— Милый, — сказала Коси, открывая дверь прежде, чем он успел до нее добраться. Она уже накрасилась, лицо у нее сияло, и он подумал, как это частенько бывало, какая же она красавица: глаза — безупречный миндаль, поразительная симметрия черт. Платье из жатого шелка туго обхватывало талию, и фигурка выглядела совершенно как песочные часы. Он обнял ее, тщательно избегая губ, накрашенных розовым и обведенных розовым чуть темнее.
— Солнышко вечернее! Аса! Уго![17] — сказал он. — Шефу незачем включать на вечеринке свет, раз ты приедешь.
Она рассмеялась. Так же смеялась она — с открытым приемлющим удовольствием от собственной красоты, — когда люди спрашивали: «Не белая ли у вас мать? Вы метиска?» — такая она была светлокожая. Его это вечно расстраивало — радость, с какой она относилась к тому, что ее держат за полукровку.
— Папа-папа! — воскликнула Бучи, подбегая к нему чуть косолапо, как все малыши. Свеженькая после вечерней ванны, в цветастой пижаме, сладко пахнет детским кремом.
— Буч-буч! Папина Буч! — Он подхватил ее, поцеловал, потерся носом о дочкину шею и, поскольку это всегда смешило малышку, прикинулся, что роняет ее.

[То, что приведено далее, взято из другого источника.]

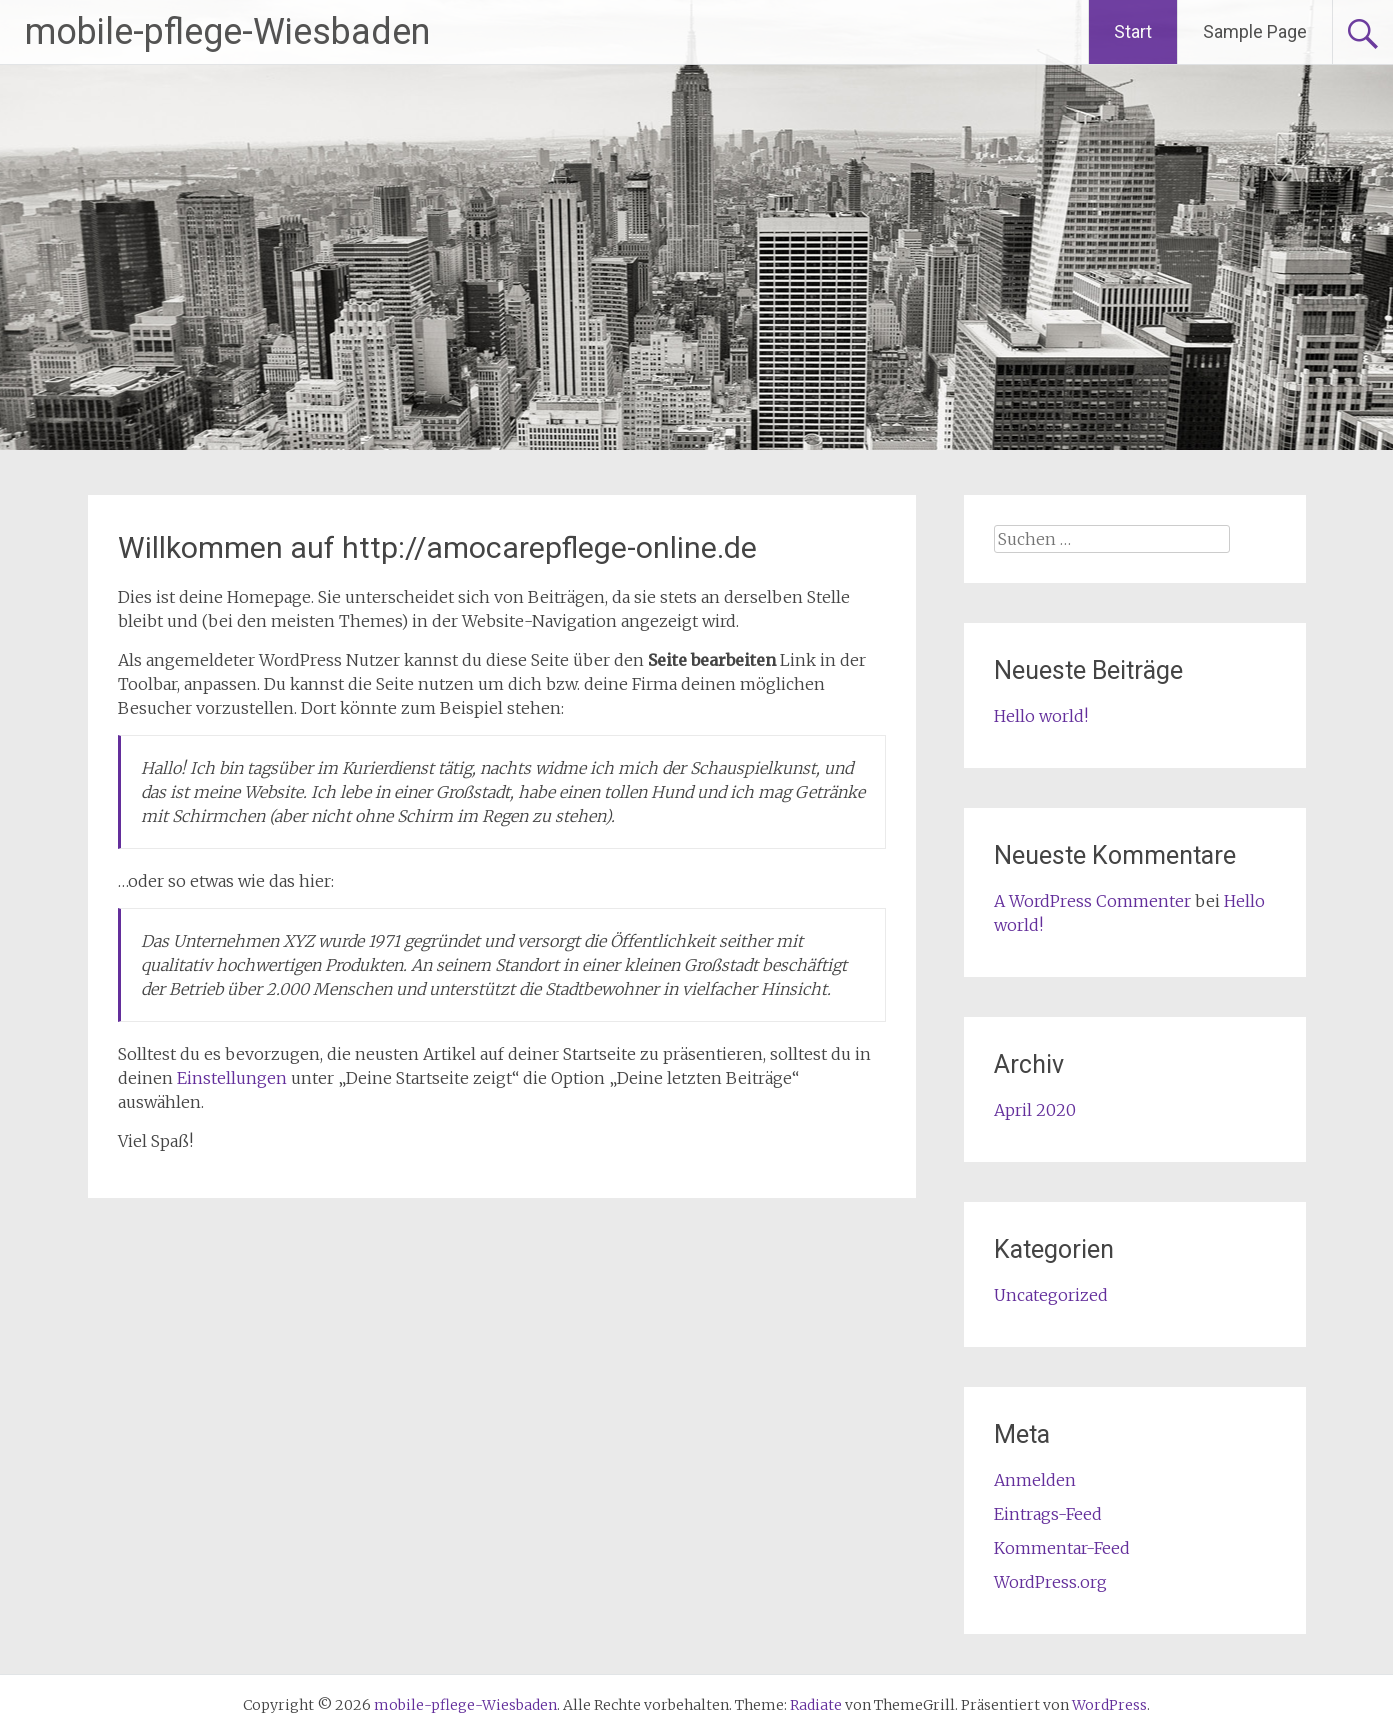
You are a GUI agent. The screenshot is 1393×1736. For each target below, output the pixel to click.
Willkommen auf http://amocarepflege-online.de (437, 547)
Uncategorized (1051, 1295)
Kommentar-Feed (1062, 1548)
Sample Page (1255, 31)
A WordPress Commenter (1092, 901)
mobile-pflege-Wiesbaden (227, 32)
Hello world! (1041, 716)
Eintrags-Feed (1048, 1514)
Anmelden (1035, 1480)
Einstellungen (232, 1078)
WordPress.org (1050, 1582)
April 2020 (1035, 1110)
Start (1133, 31)
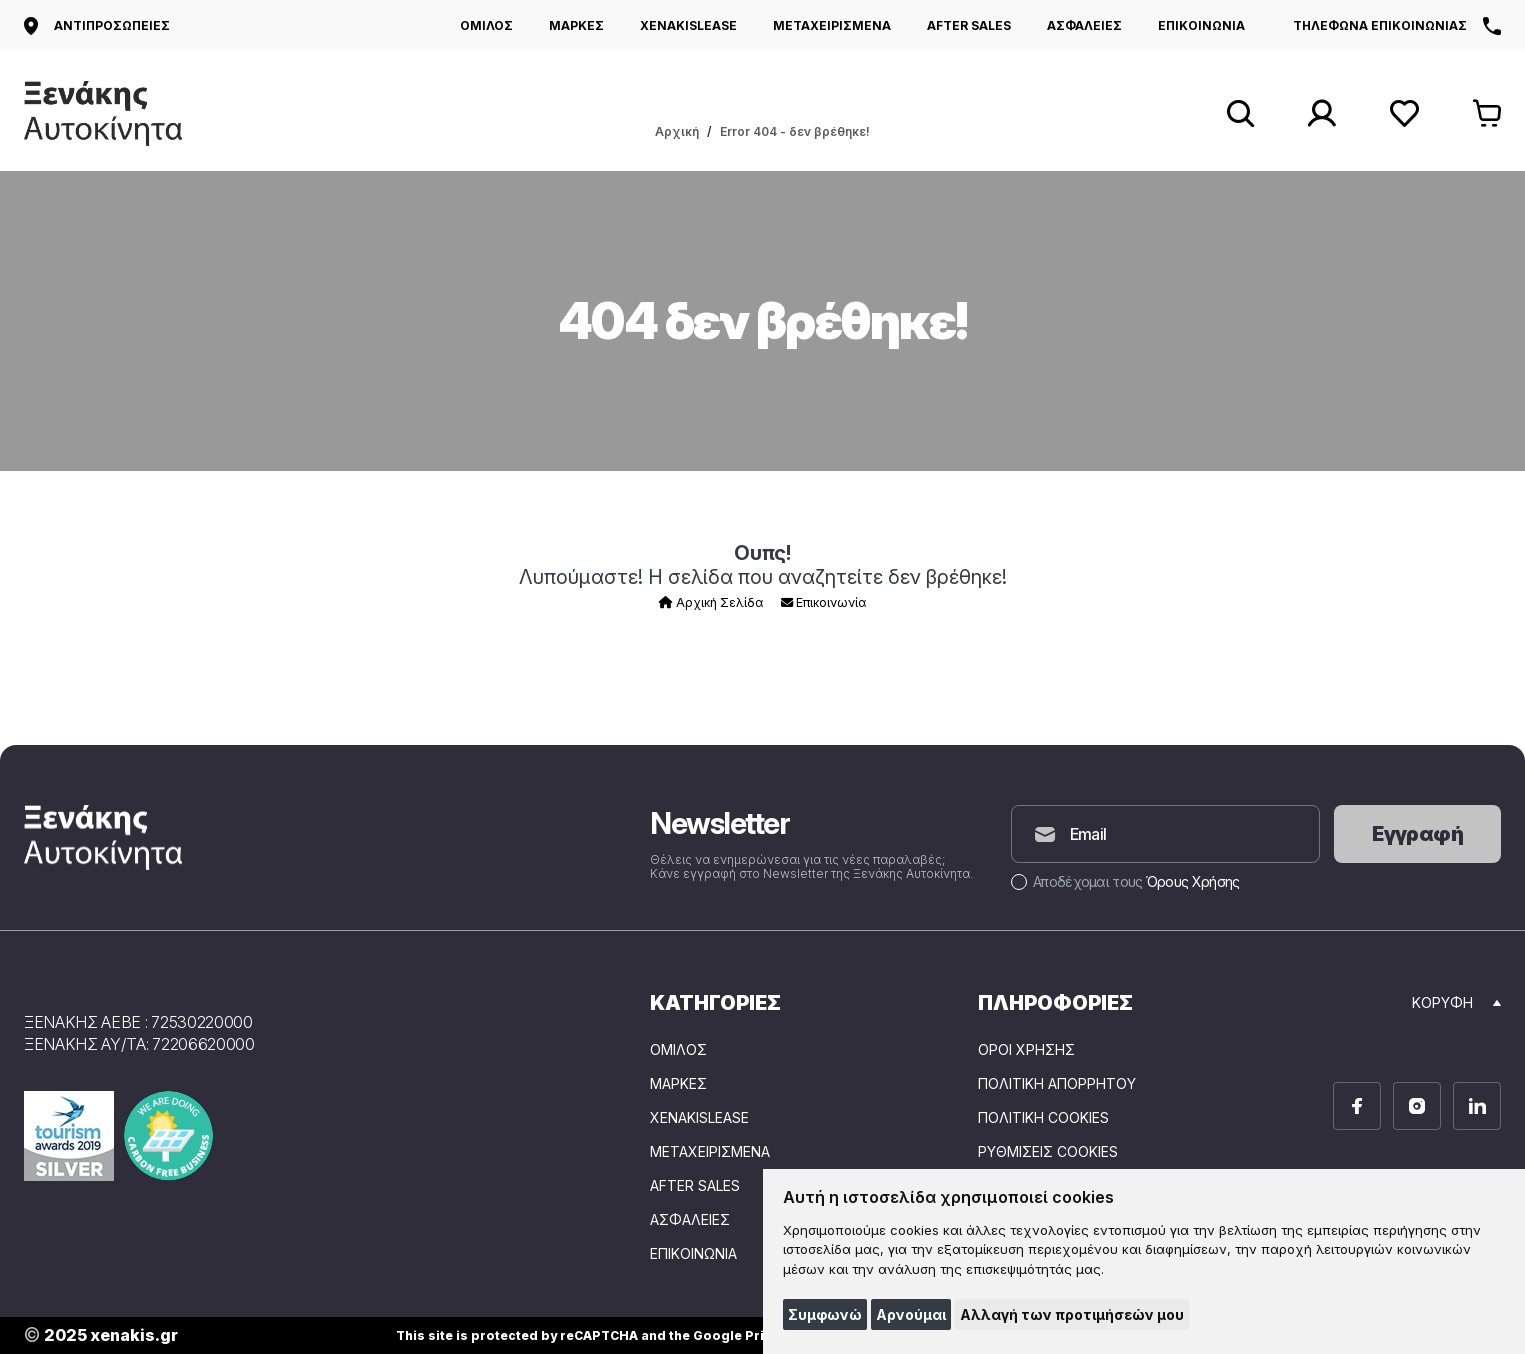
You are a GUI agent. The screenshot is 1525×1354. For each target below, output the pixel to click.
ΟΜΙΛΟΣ (486, 25)
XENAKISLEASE (688, 25)
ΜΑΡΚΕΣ (576, 25)
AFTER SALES (969, 25)
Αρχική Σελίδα (711, 602)
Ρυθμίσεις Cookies (1048, 1152)
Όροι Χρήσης (1026, 1050)
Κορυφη (1456, 1002)
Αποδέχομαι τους (1125, 881)
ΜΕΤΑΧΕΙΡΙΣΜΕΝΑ (832, 25)
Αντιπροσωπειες (97, 26)
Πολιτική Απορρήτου (1057, 1084)
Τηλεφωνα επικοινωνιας (1397, 26)
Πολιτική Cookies (1043, 1118)
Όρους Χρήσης (1193, 881)
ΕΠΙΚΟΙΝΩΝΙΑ (1201, 25)
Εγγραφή (1417, 834)
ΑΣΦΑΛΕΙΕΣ (1084, 25)
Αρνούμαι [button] (911, 1314)
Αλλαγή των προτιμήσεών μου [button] (1072, 1314)
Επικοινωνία (823, 602)
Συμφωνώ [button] (825, 1314)
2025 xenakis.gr (101, 1335)
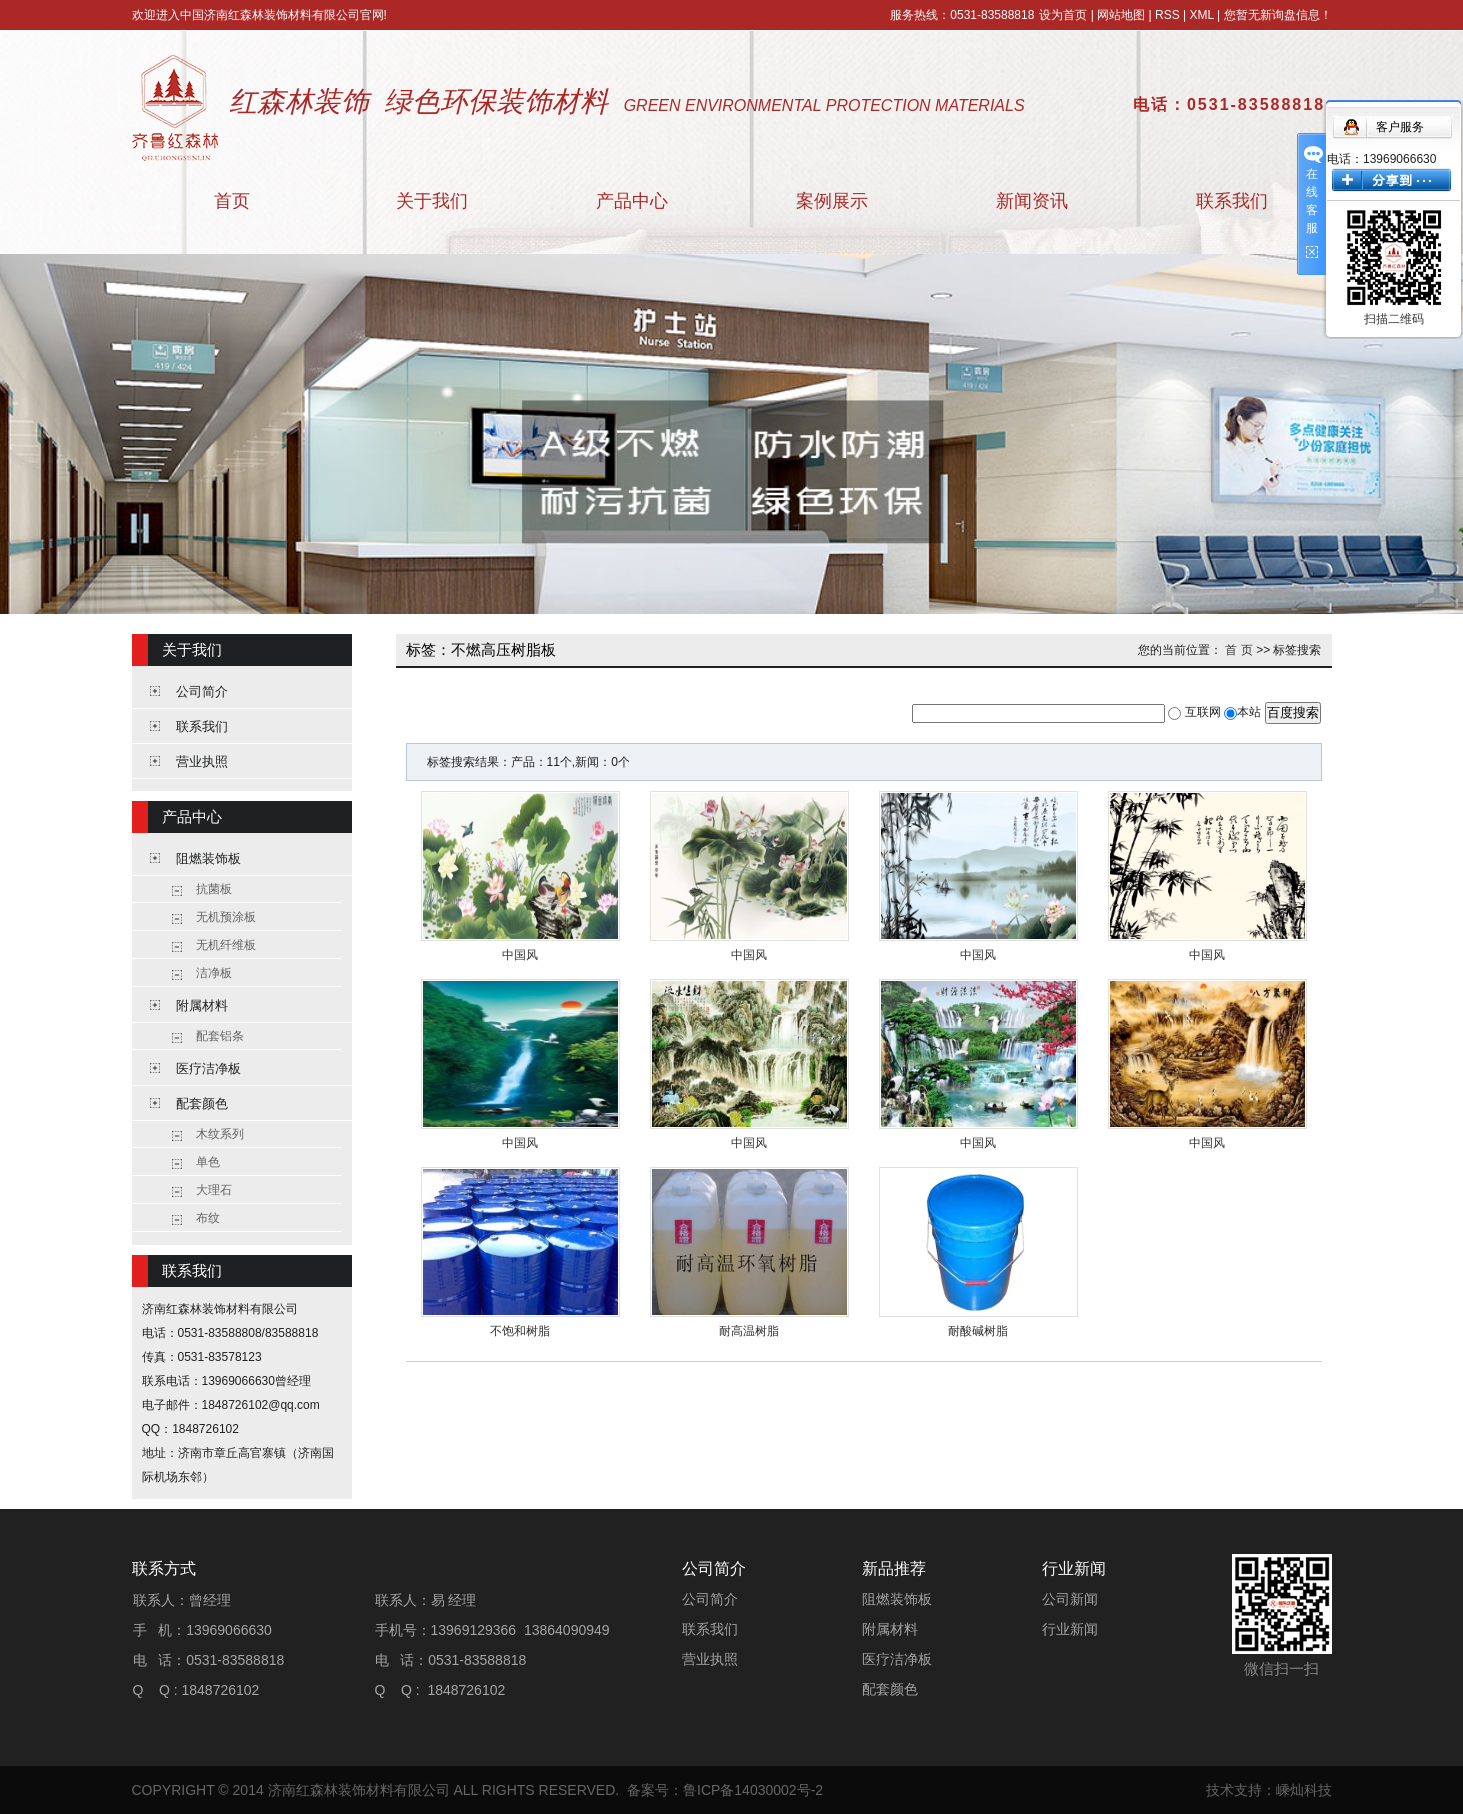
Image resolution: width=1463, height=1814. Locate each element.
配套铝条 (220, 1036)
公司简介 (202, 691)
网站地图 (1121, 15)
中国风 (520, 955)
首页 (232, 201)
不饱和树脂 (520, 1331)
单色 (208, 1162)
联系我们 (1232, 201)
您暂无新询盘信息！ (1278, 15)
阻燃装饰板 (208, 858)
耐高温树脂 (749, 1331)
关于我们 (432, 201)
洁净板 (214, 973)
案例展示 (832, 201)
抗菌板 (214, 889)
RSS (1167, 15)
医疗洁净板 (208, 1068)
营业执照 (202, 761)
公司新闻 (1070, 1599)
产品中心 (632, 201)
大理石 (214, 1190)
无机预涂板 (226, 917)
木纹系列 (220, 1134)
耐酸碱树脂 (978, 1331)
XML (1201, 15)
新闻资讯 (1032, 201)
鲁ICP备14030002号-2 (753, 1790)
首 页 (1238, 650)
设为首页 (1063, 15)
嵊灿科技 (1304, 1790)
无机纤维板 (226, 945)
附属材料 (202, 1005)
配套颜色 (202, 1103)
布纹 (208, 1218)
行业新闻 (1070, 1629)
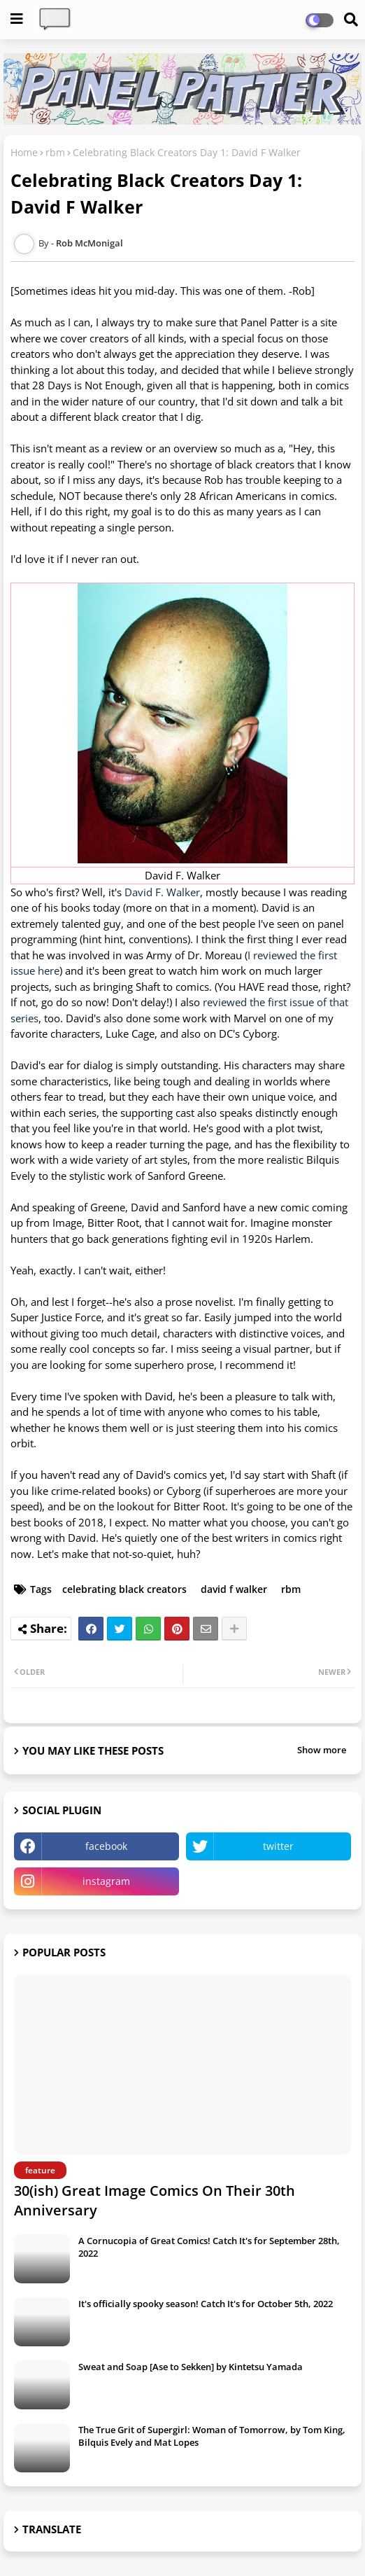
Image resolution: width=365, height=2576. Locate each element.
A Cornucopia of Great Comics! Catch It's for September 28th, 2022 (209, 2247)
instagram (106, 1881)
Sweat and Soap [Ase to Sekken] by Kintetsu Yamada (190, 2366)
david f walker (234, 1589)
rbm (55, 152)
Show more (321, 1749)
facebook (106, 1846)
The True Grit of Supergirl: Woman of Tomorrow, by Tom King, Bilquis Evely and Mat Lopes (211, 2436)
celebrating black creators (124, 1589)
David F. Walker (162, 892)
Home (24, 152)
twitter (278, 1846)
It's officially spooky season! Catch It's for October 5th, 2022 (205, 2303)
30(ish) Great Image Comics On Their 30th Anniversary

— Ополоснешься или просто переоденешься? — спросила Коси, поднимаясь вслед за ним по лестнице, где уже выложила для него на кровати синий кафтан. Он бы предпочел сорочку или кафтан попроще, не такой, чрезмерно украшенный вышивкой. Коси купила его за возмутительную сумму у одного из претенциозных дизайнеров с Острова. Но наденет — чтобы сделать ей приятно.
— Просто переоденусь, — сказал он.
— Как на работе? — спросила она неопределенно и любезно, как спрашивала всегда. Он сказал, что размышлял о новом многоквартирнике в Парквью,[18] который только что завершил. Надеялся, что его снимет «Шелл»: нефтяные компании — всегда лучшие съемщики, никогда не жалуются на резкое повышение цен, запросто платят в американских долларах, чтобы никому не возиться с плавающей найрой.
— Не волнуйся, — сказала она, коснувшись его плеча. — Бог приведет «Шелл». Все у нас будет хорошо, милый.
Квартиры на самом деле уже сняла некая нефтяная компания, но Обинзе иногда бессмысленно врал ей, вот как сейчас, — что-то в нем надеялось, что она спросит что-нибудь или надерзит, хотя знал, что такому не бывать: ей хотелось лишь, чтобы условия их жизни никак не менялись, а добиваться этого она полностью предоставила ему самому.
На вечеринке у Шефа ему, по обыкновению, будет скучно, но он все равно посещал все вечеринки у Шефа и всякий раз, когда ставил машину у обширных Шефовых владений, вспоминал, как впервые приехал сюда с двоюродной сестрой Ннеомой. Он только что вернулся из Англии, пробыл в Лагосе всего неделю, но Ннеома уже бурчала, дескать, сколько можно валяться на диване у нее в квартире, читать и кукситься.
— А, а! О гини?[19] У тебя у первого, что ли, такая беда? Надо шевелиться, хлопотать. Все хлопочут. Лагос, он хлопотливый, — говорила Ннеома. У нее были умелые руки с толстыми ладонями и многочисленные деловые интересы: в Дубай она ездила закупать золото, в Китай — женскую одежду, а недавно стала распространителем для одной компании, торгующей мороженой курятиной. — Я б сказала, помог бы ты мне по бизнесу, но нет, ты слишком мягкий, слишком много по-английски разговариваешь. Мне нужен человек гра-гра.[20]
Обинзе все еще потряхивало от того, что с ним случилось в Англии, он по-прежнему окукливался в слои жалости к себе, и вопрос Ннеомы «У тебя у первого, что ли, такая беда?» расстроил его. Ничего-то она не понимала, эта его сестрица, выросшая в деревне и смотревшая на мир простецки и черство. Но постепенно он осознал ее правоту: он не первый и не последний. Обинзе принялся устраиваться на работы, добытые по газетным объявлениям, но на собеседования его никто не звал, а школьные друзья, ныне трудившиеся в банках и компаниях мобильной связи, стали избегать его, боясь, что он начнет пихать им в руки свое резюме.